Convert Object Data Type to String in pandas DataFrame Column in Python (2 Examples)

 

In this Python post you’ll learn how to convert the object data type to a string in a pandas DataFrame column.

The page will consist of these contents:

Let’s dive right into the tutorial!

 

Example Data & Add-On Libraries

We first have to load the pandas library to Python:

import pandas as pd                       # Load pandas

We’ll also have to construct some data that we can use in the examples below:

data = pd.DataFrame({'x1':range(0, 5),    # Create pandas DataFrame
                     'x2':['a', 'b', 'c', 'd', 'e'],
                     'x3':range(10, 15)})
print(data)                               # Print pandas DataFrame

 

table 1 DataFrame convert object data type string pandas dataframe column python

 

Have a look at the previous table. It shows that our example data consists of five rows and three columns.

Let’s check the data types of the columns in our pandas DataFrame:

print(data.dtypes)                        # Print data types of columns
# x1     int64
# x2    object
# x3     int64
# dtype: object

As you can see, the columns x1 and x3 are integers, and the column x2 has the object data type.

This might be surprising, since the column x2 obviously contains character strings.

In the following examples, I’ll explain why this is the case. So keep on reading!

 

Example 1: astype() Function does not Change Data Type to String

In case we want to change the data type of a pandas DataFrame column, we would usually use the astype function as shown below:

data['x2']= data['x2'].astype(str)        # Applying astype function

However, after running the previous Python code, the data types of our columns have not been changed:

print(data.dtypes)                        # Print data types of columns
# x1     int64
# x2    object
# x3     int64
# dtype: object

The reason for this is that data types have a variable length. Hence, strings are by default stored as the object data type.

In other words: If a pandas DataFrame column has the object dtype, you can usually consider it as a string.

However, there’s one little workaround that I want to show you in the next example.

 

Example 2: Define String with Manual Length in astype() Function

In Example 1, I have explained that data types have a variable length, and for that reason, strings are automatically set to the object dtype.

There is usually no reason why you would have to change that data type. However, in this example, I’ll show how to specify the length of a string column manually to force it to be converted to the string class.

To accomplish this, we can specify ‘|S’ within the astype function as shown below. This sets the string length to the maximum string lengths in our DataFrame column (i.e. 1):

data['x2']= data['x2'].astype('|S')       # Applying astype function
print(data)                               # Print updated pandas DataFrame

 

table 2 DataFrame convert object data type string pandas dataframe column python

 

In Table 2 you can see that we have created an updated version of our pandas DataFrame using the previous Python programming code.

In this new DataFrame, you can see a b in front of the values in the column x2. The b stands for bytes, and you can learn more about this here.

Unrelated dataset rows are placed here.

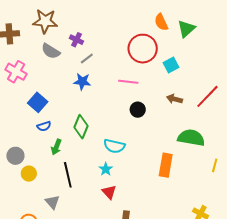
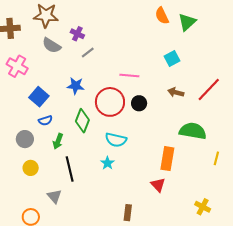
red circle: (143, 49) -> (110, 102), moved
blue star: (82, 82) -> (76, 86), moved
gray circle: (15, 156) -> (25, 139), moved
red triangle: (109, 192) -> (158, 185), moved

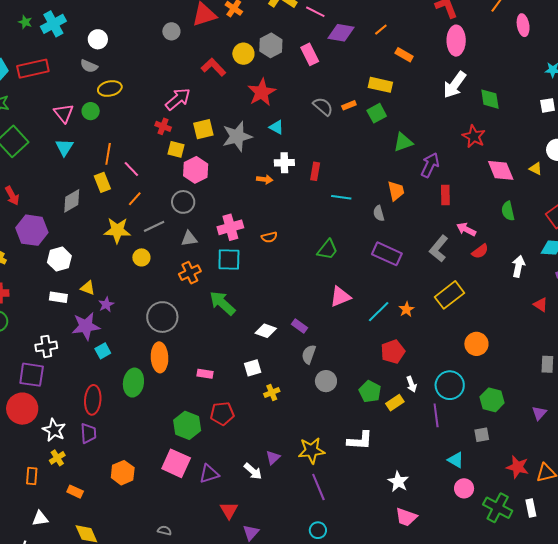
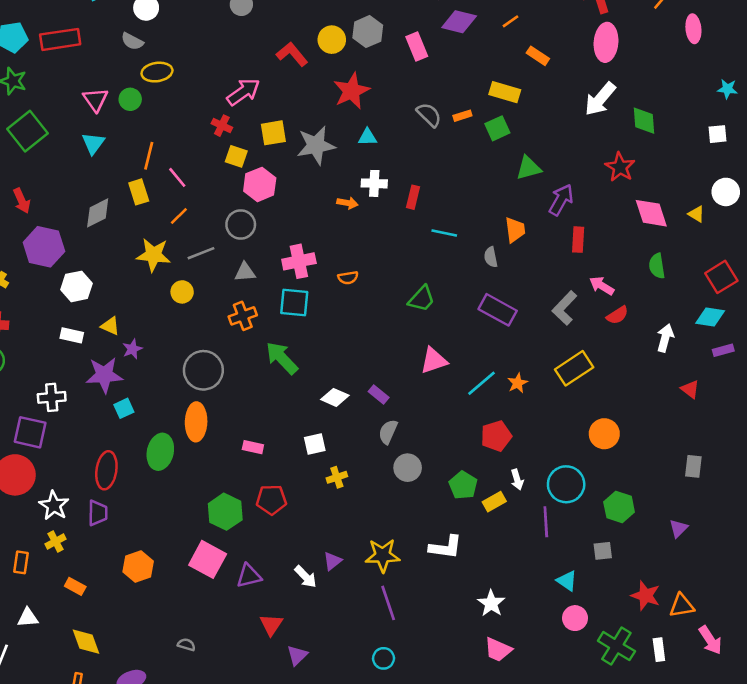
cyan triangle: (276, 127) -> (367, 137), turned -35

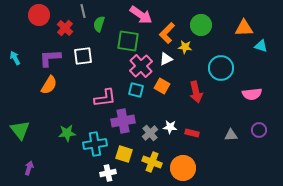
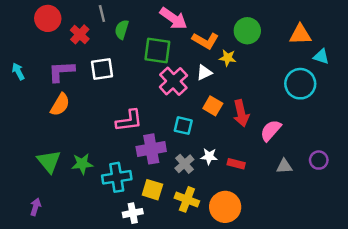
orange L-shape: (167, 33) -> (205, 41), turned -105
cyan circle: (221, 68) -> (300, 84), moved
orange square: (162, 86) -> (213, 106), moved
cyan square: (136, 90) -> (183, 126), moved
pink semicircle: (252, 94) -> (271, 131), moved, turned 138
green triangle: (20, 130) -> (49, 161), moved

However, let’s check the dtypes of our updated DataFrame columns:

print(data.dtypes)                        # Print data types of columns
# x1    int64
# x2      |S1
# x3    int64
# dtype: object

The column x2 has been converted to the |S1 class (which stands for strings with a length of 1).

Please note that this code is based in this thread on Stack Overflow. In this thread, you can learn more about the method of this example.

 

Video, Further Resources & Summary

I have recently published a video on my YouTube channel, which illustrates the Python programming syntax of this article. You can find the video below:

 

The YouTube video will be added soon.

 

In addition to the video, you might read the other tutorials on this homepage. You can find some related tutorials below:

 

Summary: You have learned in this tutorial how to transform the object data type to a string in a pandas DataFrame column in the Python programming language. Please let me know in the comments, in case you have additional questions.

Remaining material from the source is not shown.